Of the entries that follow, how many lines hold the string "rect"? Write the number and nothing more.
*** Block opens ***
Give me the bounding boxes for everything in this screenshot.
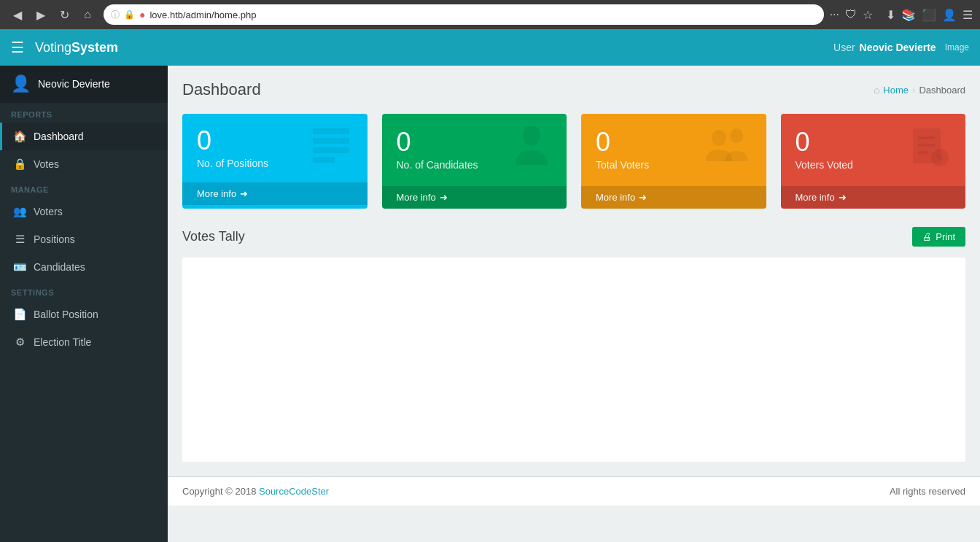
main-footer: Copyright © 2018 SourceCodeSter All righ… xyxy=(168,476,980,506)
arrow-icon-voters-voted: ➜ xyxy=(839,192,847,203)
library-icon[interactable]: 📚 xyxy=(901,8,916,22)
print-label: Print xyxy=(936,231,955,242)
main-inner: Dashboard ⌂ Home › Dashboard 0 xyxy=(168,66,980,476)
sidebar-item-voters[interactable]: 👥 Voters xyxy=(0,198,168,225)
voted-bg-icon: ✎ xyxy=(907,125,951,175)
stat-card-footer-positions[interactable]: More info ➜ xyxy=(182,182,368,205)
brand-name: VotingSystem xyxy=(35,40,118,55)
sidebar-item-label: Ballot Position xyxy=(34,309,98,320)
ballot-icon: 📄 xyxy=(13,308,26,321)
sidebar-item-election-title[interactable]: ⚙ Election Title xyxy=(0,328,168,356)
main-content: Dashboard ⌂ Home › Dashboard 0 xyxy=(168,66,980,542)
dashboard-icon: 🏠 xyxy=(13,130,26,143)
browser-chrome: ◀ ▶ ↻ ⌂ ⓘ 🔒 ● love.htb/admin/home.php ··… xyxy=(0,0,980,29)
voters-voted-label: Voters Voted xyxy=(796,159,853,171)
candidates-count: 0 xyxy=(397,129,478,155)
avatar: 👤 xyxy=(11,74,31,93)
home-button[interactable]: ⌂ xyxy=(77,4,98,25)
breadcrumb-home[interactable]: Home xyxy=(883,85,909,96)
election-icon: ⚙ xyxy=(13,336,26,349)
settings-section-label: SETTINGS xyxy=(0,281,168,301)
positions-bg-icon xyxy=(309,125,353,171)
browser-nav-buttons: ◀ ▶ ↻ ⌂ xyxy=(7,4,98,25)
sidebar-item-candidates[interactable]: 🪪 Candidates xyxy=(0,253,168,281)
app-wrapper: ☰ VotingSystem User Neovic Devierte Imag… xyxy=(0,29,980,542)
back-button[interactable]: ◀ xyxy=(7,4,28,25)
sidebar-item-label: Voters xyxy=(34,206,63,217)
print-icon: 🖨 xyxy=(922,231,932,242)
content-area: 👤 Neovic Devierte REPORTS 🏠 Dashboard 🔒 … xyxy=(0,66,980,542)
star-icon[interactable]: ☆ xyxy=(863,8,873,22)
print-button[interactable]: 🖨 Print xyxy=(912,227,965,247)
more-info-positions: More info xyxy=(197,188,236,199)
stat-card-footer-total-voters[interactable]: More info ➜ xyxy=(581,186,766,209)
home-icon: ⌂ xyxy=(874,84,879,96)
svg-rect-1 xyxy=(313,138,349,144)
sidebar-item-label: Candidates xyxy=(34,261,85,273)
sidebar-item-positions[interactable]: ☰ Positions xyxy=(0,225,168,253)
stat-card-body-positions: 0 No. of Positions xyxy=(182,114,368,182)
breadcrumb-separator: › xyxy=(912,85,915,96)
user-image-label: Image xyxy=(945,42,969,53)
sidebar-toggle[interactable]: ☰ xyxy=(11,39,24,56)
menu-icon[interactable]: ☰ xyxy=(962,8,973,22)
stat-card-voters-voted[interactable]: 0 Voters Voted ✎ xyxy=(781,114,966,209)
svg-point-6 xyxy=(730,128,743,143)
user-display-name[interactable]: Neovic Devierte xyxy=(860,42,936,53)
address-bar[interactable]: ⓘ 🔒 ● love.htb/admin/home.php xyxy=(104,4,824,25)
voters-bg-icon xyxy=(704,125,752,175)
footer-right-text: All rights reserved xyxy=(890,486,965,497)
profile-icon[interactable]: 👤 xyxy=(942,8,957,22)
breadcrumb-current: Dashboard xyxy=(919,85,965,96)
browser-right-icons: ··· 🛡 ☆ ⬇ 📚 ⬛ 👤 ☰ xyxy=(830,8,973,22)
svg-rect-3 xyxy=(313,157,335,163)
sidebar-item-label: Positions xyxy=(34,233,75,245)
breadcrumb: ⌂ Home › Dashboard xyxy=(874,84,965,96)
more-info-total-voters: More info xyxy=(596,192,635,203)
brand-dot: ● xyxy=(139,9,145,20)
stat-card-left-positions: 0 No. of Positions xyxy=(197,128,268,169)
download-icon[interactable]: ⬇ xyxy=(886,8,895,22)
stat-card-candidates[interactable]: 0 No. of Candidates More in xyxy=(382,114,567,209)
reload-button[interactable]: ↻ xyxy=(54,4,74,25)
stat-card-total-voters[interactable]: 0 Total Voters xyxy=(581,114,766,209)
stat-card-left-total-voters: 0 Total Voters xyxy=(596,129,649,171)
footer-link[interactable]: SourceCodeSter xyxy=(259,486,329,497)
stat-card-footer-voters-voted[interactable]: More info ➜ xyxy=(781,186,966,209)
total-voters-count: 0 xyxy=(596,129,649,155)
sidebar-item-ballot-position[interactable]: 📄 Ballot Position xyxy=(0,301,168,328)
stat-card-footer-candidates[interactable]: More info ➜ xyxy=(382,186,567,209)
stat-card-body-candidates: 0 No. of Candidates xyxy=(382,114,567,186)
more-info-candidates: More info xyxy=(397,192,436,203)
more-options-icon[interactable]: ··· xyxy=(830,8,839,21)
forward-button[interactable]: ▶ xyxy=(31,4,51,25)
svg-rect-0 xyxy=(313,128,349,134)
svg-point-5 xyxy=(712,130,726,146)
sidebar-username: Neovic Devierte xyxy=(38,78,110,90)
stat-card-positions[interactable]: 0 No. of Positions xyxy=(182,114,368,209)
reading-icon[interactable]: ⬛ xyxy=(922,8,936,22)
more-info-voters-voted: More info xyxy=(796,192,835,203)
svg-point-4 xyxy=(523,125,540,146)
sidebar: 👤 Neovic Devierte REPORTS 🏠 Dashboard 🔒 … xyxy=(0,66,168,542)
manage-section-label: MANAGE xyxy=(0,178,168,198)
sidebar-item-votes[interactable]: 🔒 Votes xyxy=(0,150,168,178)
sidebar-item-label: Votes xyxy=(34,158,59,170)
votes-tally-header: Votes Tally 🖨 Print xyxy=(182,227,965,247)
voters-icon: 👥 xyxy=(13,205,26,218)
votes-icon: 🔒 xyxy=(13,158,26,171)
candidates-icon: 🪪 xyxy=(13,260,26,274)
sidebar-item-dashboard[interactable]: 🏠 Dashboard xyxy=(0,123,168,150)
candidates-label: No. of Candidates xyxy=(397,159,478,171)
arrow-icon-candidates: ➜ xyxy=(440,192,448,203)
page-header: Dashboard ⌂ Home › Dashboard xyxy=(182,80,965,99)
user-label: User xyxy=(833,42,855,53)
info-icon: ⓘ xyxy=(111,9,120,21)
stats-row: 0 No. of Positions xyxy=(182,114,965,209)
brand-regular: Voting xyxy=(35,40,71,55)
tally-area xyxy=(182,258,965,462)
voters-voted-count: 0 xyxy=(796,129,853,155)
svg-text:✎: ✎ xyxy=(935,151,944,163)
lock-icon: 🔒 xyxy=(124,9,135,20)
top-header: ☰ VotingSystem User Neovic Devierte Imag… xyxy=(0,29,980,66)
*** Block closes ***
[Solution for this exercise] 3